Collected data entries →
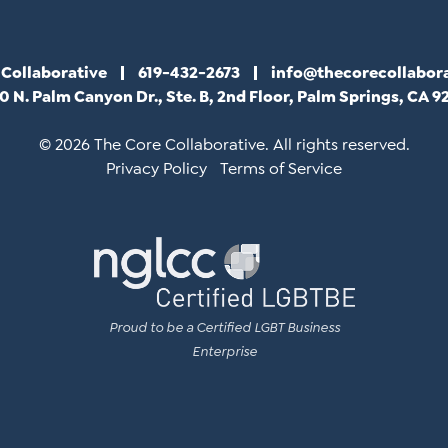
 Collaborative
619-432-2673
info@thecorecollabor
0 N. Palm Canyon Dr., Ste. B, 2nd Floor, Palm Springs, CA 9
© 2026 The Core Collaborative. All rights reserved.
Privacy Policy
Terms of Service
Proud to be a Certified LGBT Business
Enterprise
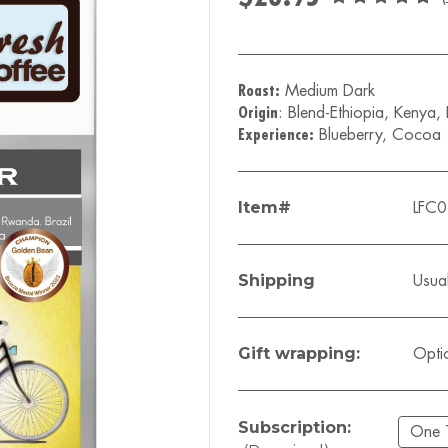
Roast:
Medium Dark
Origin
: Blend-Ethiopia, Kenya,
Experience:
Blueberry, Cocoa
Item#
LFC
Shipping
Usual
Gift wrapping:
Opti
Subscription:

Exercise requirements →
Go through the entries and count the lines where the word "Collaborative" appears; give only the count.

Answer box →
2